__The data__:
• • • •

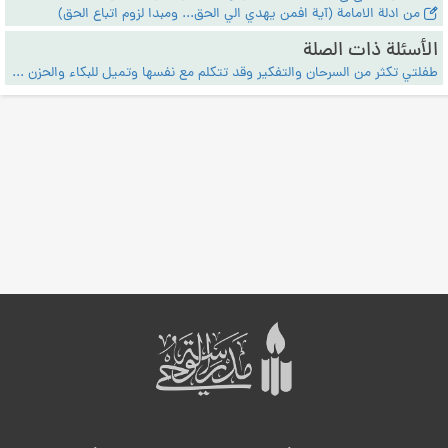
من ادلة الامامة (آية افمن يهدي الي الحق... ومبدا لزوم اتباع الحق)
الأسئلة ذات الصلة
طفلتي تكثر من السرحان والتفكير وقد تتكلم مع نفسها وتميل للبكاء والحزن فكيف أتعامل معها؟ - التربية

• • • •

__Task prompt__: After locating the line with "الأسئلة ذات الصلة", please repeat it and every line after it exactly, through the end of the data above.

__Answer for this exercise__:
الأسئلة ذات الصلة
طفلتي تكثر من السرحان والتفكير وقد تتكلم مع نفسها وتميل للبكاء والحزن فكيف أتعامل معها؟ - التربية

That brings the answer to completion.